▶ **What the exercise asks**: Using the records that appear below, write out exactly the lines from the one with "[button] (728, 35)" through the one with "Гарантия (648, 37)", keeping both end lines.

[Stored data entries]
──────────
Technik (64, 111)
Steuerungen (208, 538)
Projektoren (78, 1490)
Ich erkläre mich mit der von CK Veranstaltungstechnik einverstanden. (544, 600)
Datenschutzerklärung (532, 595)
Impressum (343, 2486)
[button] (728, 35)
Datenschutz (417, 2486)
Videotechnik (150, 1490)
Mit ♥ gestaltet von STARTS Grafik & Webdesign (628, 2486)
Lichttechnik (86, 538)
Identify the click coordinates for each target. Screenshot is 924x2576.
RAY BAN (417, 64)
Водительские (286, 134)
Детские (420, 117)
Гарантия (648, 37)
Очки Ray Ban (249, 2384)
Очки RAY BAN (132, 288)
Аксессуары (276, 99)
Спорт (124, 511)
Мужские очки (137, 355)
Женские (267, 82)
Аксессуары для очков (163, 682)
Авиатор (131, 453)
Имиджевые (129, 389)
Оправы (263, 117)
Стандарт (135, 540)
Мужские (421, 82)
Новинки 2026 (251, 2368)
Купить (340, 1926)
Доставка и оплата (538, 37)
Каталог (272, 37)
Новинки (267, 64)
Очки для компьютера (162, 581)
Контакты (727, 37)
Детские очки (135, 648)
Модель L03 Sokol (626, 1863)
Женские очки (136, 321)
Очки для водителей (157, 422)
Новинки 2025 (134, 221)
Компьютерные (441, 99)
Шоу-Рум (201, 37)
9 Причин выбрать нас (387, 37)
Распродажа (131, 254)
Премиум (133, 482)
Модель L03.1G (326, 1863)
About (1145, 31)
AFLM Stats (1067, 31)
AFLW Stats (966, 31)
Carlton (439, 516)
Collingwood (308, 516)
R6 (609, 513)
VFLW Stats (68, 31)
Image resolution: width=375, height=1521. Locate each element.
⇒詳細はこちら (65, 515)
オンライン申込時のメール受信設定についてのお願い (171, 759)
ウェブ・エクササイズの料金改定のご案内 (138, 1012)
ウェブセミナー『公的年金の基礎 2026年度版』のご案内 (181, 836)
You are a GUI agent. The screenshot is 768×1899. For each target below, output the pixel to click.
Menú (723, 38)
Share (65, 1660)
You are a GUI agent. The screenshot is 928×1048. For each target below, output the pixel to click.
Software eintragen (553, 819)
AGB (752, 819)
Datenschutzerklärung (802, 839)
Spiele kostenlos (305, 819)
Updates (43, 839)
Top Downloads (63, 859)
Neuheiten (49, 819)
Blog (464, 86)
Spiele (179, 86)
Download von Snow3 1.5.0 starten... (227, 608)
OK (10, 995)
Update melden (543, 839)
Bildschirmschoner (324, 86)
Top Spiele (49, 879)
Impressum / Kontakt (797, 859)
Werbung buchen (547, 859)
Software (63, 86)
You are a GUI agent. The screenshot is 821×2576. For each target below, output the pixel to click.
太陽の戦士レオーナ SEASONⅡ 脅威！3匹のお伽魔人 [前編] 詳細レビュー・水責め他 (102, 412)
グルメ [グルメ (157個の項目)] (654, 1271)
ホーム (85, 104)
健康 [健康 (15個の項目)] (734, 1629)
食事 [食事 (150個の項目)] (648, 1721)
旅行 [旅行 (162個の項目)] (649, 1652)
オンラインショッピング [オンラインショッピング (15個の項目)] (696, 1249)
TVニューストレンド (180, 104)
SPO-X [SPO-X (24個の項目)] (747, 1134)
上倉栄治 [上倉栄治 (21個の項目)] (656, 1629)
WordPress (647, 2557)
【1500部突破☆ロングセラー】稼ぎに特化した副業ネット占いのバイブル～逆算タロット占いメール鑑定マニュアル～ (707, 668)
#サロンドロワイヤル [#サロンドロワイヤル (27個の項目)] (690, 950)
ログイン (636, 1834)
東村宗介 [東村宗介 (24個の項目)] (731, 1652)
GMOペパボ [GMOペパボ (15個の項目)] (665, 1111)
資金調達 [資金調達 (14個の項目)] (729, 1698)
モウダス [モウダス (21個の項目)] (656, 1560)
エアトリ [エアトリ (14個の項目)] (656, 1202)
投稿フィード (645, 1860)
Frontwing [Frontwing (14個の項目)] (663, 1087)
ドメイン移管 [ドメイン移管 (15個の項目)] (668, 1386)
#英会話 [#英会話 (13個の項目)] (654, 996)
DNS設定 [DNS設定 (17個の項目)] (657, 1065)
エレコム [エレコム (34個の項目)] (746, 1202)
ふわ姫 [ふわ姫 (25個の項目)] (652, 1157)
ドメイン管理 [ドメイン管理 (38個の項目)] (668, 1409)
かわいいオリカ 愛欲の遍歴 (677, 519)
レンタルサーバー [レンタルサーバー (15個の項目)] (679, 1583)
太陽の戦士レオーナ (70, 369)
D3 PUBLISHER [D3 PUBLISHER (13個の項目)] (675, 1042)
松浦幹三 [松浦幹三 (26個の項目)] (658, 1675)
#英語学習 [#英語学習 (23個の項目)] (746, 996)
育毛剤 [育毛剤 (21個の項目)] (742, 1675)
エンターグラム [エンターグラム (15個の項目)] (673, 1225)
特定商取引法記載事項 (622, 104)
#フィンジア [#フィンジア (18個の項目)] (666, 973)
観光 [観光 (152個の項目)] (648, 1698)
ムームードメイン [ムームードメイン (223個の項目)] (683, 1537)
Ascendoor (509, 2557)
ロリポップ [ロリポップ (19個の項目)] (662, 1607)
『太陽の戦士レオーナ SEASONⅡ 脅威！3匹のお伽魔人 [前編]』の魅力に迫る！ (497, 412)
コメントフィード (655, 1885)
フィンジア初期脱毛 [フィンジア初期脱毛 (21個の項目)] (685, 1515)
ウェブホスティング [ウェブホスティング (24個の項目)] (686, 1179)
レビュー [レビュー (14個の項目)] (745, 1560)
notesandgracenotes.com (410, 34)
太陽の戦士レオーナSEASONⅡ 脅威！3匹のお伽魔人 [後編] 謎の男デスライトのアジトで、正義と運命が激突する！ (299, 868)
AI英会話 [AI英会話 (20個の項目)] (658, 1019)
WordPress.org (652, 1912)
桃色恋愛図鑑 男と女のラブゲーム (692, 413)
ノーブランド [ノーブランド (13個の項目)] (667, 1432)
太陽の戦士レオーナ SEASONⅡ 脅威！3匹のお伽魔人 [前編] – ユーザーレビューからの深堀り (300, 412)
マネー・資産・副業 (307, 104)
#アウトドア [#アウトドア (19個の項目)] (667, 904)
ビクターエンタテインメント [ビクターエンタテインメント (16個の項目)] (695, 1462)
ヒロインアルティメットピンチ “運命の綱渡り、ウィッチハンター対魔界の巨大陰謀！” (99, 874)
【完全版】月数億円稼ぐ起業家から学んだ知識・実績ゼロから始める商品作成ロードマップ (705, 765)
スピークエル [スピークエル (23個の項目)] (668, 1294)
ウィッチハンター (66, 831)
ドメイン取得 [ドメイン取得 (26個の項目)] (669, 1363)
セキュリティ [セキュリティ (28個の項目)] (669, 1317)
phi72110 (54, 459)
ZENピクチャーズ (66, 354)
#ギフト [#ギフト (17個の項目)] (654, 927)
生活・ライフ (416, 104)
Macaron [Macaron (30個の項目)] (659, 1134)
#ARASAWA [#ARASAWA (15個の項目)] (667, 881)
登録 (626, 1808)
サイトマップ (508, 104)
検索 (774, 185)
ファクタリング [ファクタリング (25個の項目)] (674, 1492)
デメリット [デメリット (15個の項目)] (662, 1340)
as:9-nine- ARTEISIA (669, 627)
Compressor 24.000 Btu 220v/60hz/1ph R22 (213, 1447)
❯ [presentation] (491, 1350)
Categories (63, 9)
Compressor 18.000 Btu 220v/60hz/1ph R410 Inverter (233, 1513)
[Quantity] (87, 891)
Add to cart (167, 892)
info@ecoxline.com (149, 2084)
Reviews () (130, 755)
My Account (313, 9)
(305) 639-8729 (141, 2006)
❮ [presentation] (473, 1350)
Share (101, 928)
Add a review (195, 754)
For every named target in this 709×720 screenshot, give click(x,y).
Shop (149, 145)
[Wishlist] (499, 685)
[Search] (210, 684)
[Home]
──────────
▶ **Task response**:
[button] (728, 35)
Datenschutz (417, 2486)
Videotechnik (150, 1490)
Mit ♥ gestaltet von STARTS Grafik & Webdesign (628, 2486)
Lichttechnik (86, 538)
Identify the click coordinates for each target. Screenshot is 924x2576.
RAY BAN (417, 64)
Водительские (286, 134)
Детские (420, 117)
Гарантия (648, 37)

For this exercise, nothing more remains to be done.